Quando un Postulante come direttore spirituale e a modelli da seguire ha dei santi non può che diventare Santo.
Altare che custodisce l'urna con il corpo incorrotto di S. Antonino, Basilica di S. Marco, Cappella Salviati o di S. Antonino, Firenze |
Nacque a Firenze nel 1389. Papa Eugenio IV, lo elesse Arcivescovo di Firenze. Non ebbe fama di grande predicatore, ma di ottimo confessore e direttore di spirito, tanto da meritare presto, tra i penitenti, il nome di "Antonino dei consigli". Da Vescovo si prodigò per l'istruzione del popolo e il miglioramento dei costumi. Nemico della tirannide, nel 1458 si oppose all'assolutismo mediceo. Diventò pure il consulente dei commercianti e dei banchieri non soltanto di Firenze, ma di ogni parte d'Italia che gli portavano scritture legali e contratti da esaminare alla luce della morale cristiana. Morì il 2-5-1459 nella villa arcivescovile di Montughi presso Firenze, e fu sepolto nella chiesa di S. Marco che lui aveva fatto costruire. Adriano VI lo canonizzò nel 1522.
Antonio, figlio del notaio Niccolo Pierozzi, detto comunemente Antonino a causa della minuta complessione, nacque a Firenze nel 1389. Sedicenne fu accolto tra i Frati Predicatori a S. Maria Novella dal B. Giovani Dominici (+1419), discepolo di S. Caterina da Siena (+1380) e maestro della riforma domenicana. Nel 1405 fu inviato a fare il noviziato a Cortona sotto la direzione del B. Lorenzo da Ripafratta (+1457), in attesa della fondazione, a Fiesole, del primo convento d'osservanza. Fu qui che nel 1407 s'incontrò con il B. Angelico (+1455). In seguito però ai rivolgimenti dello scisma pisano (1409) si rifugiò nell'Umbria, dove era riconosciuta l'autorità di Gregorio XII. Fino alla elezione di Martino V nel concilio di Costanza, egli sostò a Cortona, dove fu ordinato sacerdote nel 1413, e a Foligno dove fu nominato vicario l'anno successivo.

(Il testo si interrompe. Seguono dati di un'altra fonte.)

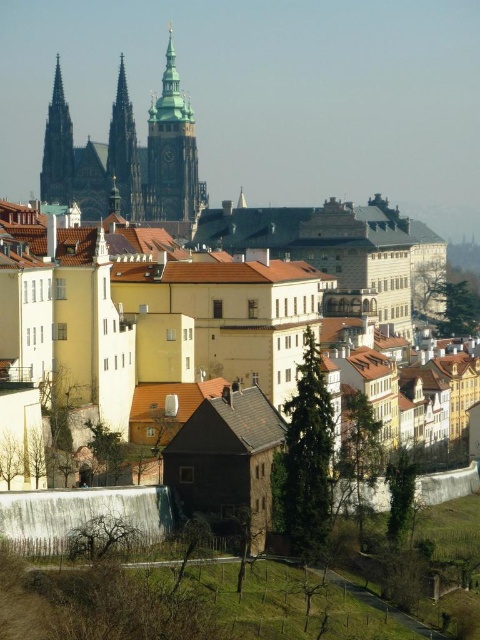 Question: Which of the following is the closest to the observer?

Choices:
 (A) (192, 170)
 (B) (49, 120)
 (C) (127, 125)

Answer: (B)

Question: Is golden stone spire at center in front of smooth stone spire at upper left?

Choices:
 (A) yes
 (B) no

Answer: (A)

Question: Is golden stone spire at center below smooth stone spire at upper left?

Choices:
 (A) yes
 (B) no

Answer: (A)

Question: Can you confirm if golden stone spire at center is smaller than smooth stone spire at upper left?

Choices:
 (A) yes
 (B) no

Answer: (B)

Question: Which is farther from the golden stone tower at center?

Choices:
 (A) smooth stone spire at upper left
 (B) golden stone spire at center

Answer: (A)

Question: Estimate the real-world distances between objects in this image. Which object is farther from the smooth stone spire at upper left?

Choices:
 (A) golden stone tower at center
 (B) golden stone spire at center

Answer: (A) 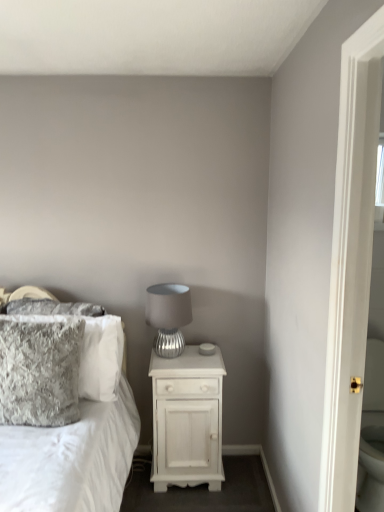 Identify the location of vacant area on top of white wood nightstand at center (from a real-world perspective). The image size is (384, 512). (184, 359). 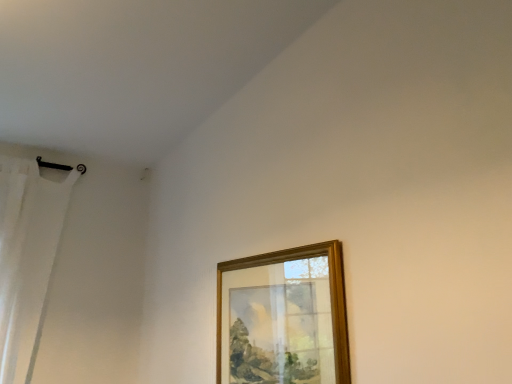 At what (x,y) coordinates should I click in order to perform the action: click on white sheer curtain at left. Please return your answer as a coordinate pair (x, y). Looking at the image, I should click on (27, 258).

Measure the distance between point (x=10, y=279) and camera.

A distance of 6.64 feet exists between point (x=10, y=279) and camera.

The image size is (512, 384). What do you see at coordinates (27, 258) in the screenshot? I see `white sheer curtain at left` at bounding box center [27, 258].

Describe the element at coordinates (283, 317) in the screenshot. This screenshot has height=384, width=512. I see `wooden picture frame at upper center` at that location.

The width and height of the screenshot is (512, 384). I want to click on wooden picture frame at upper center, so click(283, 317).

The image size is (512, 384). Find the location of `white sheer curtain at left`. white sheer curtain at left is located at coordinates (27, 258).

In the scene shown: Which object is positioned more to the left, white sheer curtain at left or wooden picture frame at upper center?

white sheer curtain at left is more to the left.

Is white sheer curtain at left closer to camera compared to wooden picture frame at upper center?

No, white sheer curtain at left is behind wooden picture frame at upper center.

Considering the positions of point (50, 274) and point (305, 260), is point (50, 274) closer or farther from the camera than point (305, 260)?

Point (50, 274) appears to be farther away from the viewer than point (305, 260).

From the image's perspective, is white sheer curtain at left located above wooden picture frame at upper center?

Indeed, from the image's perspective, white sheer curtain at left is shown above wooden picture frame at upper center.

In the scene shown: From a real-world perspective, who is located higher, white sheer curtain at left or wooden picture frame at upper center?

white sheer curtain at left.

Does white sheer curtain at left have a lesser width compared to wooden picture frame at upper center?

No, white sheer curtain at left is not thinner than wooden picture frame at upper center.

Can you confirm if white sheer curtain at left is taller than wooden picture frame at upper center?

Yes, white sheer curtain at left is taller than wooden picture frame at upper center.

Considering the sizes of white sheer curtain at left and wooden picture frame at upper center in the image, is white sheer curtain at left bigger or smaller than wooden picture frame at upper center?

white sheer curtain at left is bigger than wooden picture frame at upper center.

Is white sheer curtain at left positioned beyond the bounds of wooden picture frame at upper center?

Indeed, white sheer curtain at left is completely outside wooden picture frame at upper center.

Would you consider white sheer curtain at left to be distant from wooden picture frame at upper center?

Absolutely, white sheer curtain at left is distant from wooden picture frame at upper center.

Is white sheer curtain at left positioned with its back to wooden picture frame at upper center?

white sheer curtain at left is not turned away from wooden picture frame at upper center.

How different are the orientations of white sheer curtain at left and wooden picture frame at upper center in degrees?

The facing directions of white sheer curtain at left and wooden picture frame at upper center are 91.9 degrees apart.

At what (x,y) coordinates should I click in order to perform the action: click on curtain on the left side of wooden picture frame at upper center. Please return your answer as a coordinate pair (x, y). Looking at the image, I should click on (27, 258).

Which object is positioned more to the left, wooden picture frame at upper center or white sheer curtain at left?

From the viewer's perspective, white sheer curtain at left appears more on the left side.

Between wooden picture frame at upper center and white sheer curtain at left, which one is positioned behind?

white sheer curtain at left is behind.

Does point (343, 315) appear closer or farther from the camera than point (13, 363)?

Point (343, 315).

From the image's perspective, does wooden picture frame at upper center appear lower than white sheer curtain at left?

Yes, from the image's perspective, wooden picture frame at upper center is below white sheer curtain at left.

From a real-world perspective, is wooden picture frame at upper center on white sheer curtain at left?

No, from a real-world perspective, wooden picture frame at upper center is not above white sheer curtain at left.

Does wooden picture frame at upper center have a greater width compared to white sheer curtain at left?

No.

Is wooden picture frame at upper center taller or shorter than white sheer curtain at left?

Clearly, wooden picture frame at upper center is shorter compared to white sheer curtain at left.

Between wooden picture frame at upper center and white sheer curtain at left, which one has larger size?

white sheer curtain at left.

Does wooden picture frame at upper center contain white sheer curtain at left?

That's incorrect, white sheer curtain at left is not inside wooden picture frame at upper center.

Would you say wooden picture frame at upper center is a long distance from white sheer curtain at left?

Indeed, wooden picture frame at upper center is not near white sheer curtain at left.

Could you tell me if wooden picture frame at upper center is facing white sheer curtain at left?

No, wooden picture frame at upper center is not oriented towards white sheer curtain at left.

Can you tell me how much wooden picture frame at upper center and white sheer curtain at left differ in facing direction?

91.9 degrees separate the facing orientations of wooden picture frame at upper center and white sheer curtain at left.

Find the location of `curtain located on the left of wooden picture frame at upper center`. curtain located on the left of wooden picture frame at upper center is located at coordinates (27, 258).

Locate an element on the screen. The height and width of the screenshot is (384, 512). picture frame in front of the white sheer curtain at left is located at coordinates (283, 317).

At what (x,y) coordinates should I click in order to perform the action: click on picture frame below the white sheer curtain at left (from the image's perspective). Please return your answer as a coordinate pair (x, y). Image resolution: width=512 pixels, height=384 pixels. Looking at the image, I should click on (283, 317). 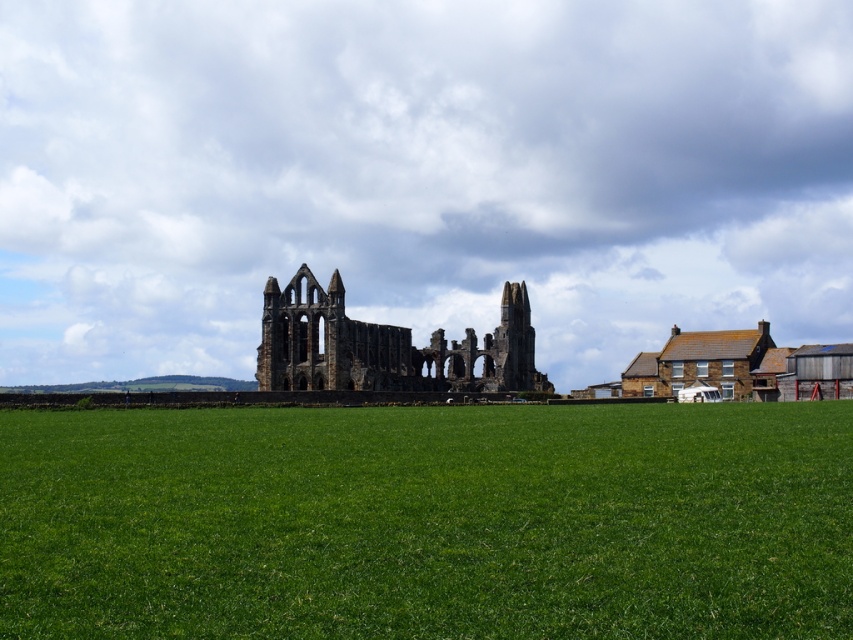 You are a photographer planning to capture the stone ruins at center against the green grass at center. Based on the scene description, which object should appear closer to the camera in your photo?

The green grass at center is in front of the stone ruins at center, so it will appear closer to the camera in the photo.

You are standing at the point labeled as point (427, 522) in the image. What is the immediate surface you are standing on?

The point labeled as point (427, 522) indicates green grass at center, so the immediate surface you are standing on is green grass at center.

In the scene shown: You are standing at the entrance of the stone ruins at center and want to reach the green grass at center. In which direction should you walk?

You should walk to the right to reach the green grass at center, as it is located to the right of the stone ruins at center. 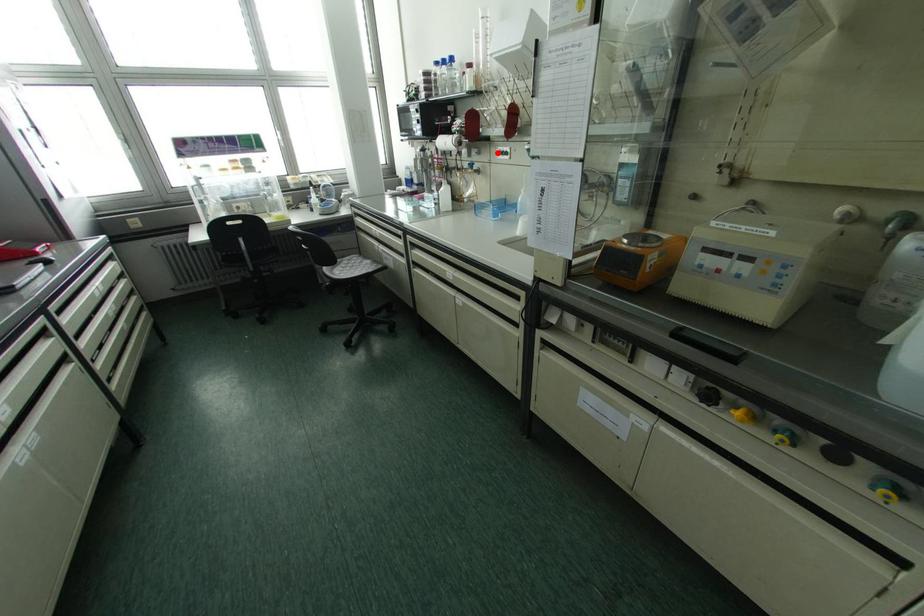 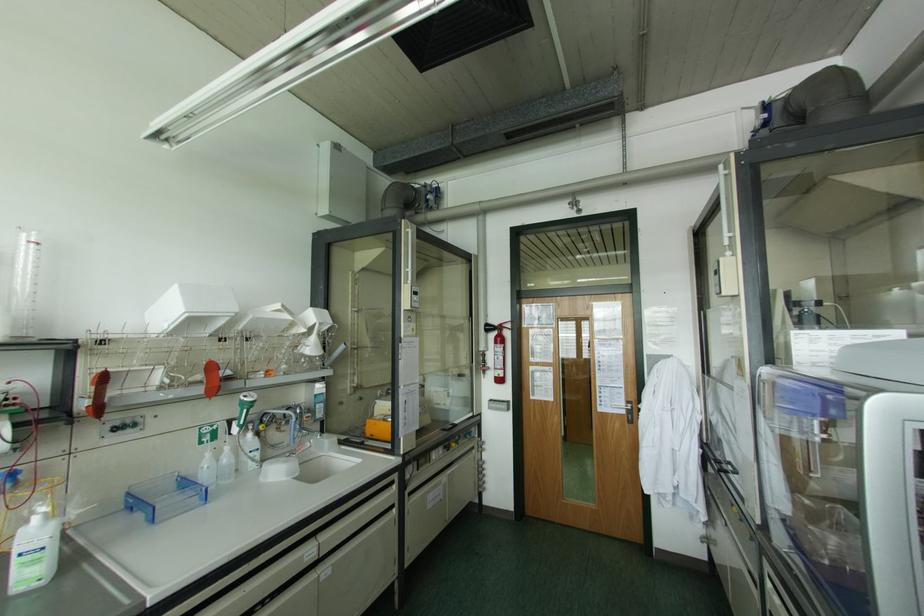 Question: A red point is marked in image1. In image2, is the corresponding 3D point closer to the camera or farther? Reply with the corresponding letter.

Choices:
 (A) The corresponding 3D point is closer.
 (B) The corresponding 3D point is farther.

Answer: (B)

Mentre i suoi confratelli ritornavano a Fiesole, l'umile Antonio fu trattenuto come priore a Cortona nel 1418, a Fiesole nel 1421, nel convento riformato di S. Pietro Martire a Napoli nel 1424 e in quello della Minerva a Roma nel 1430. Egli sempre si preoccupò di estendere ovunque la riforma regolare con grande zelo e severità. Eugenio IV, eletto papa nel 1431, lo nominò uditore di Rota. Allora il santo si adoperò per fissare con equità gli onorari dei procuratori e dei notai. Nel 1437 fu nominato Vicario generale degli Osservanti dell'Italia centrale e meridionale e, due anni dopo, anche Priore di S. Marco in Firenze. La lucerna non poteva rimanere sotto il moggio.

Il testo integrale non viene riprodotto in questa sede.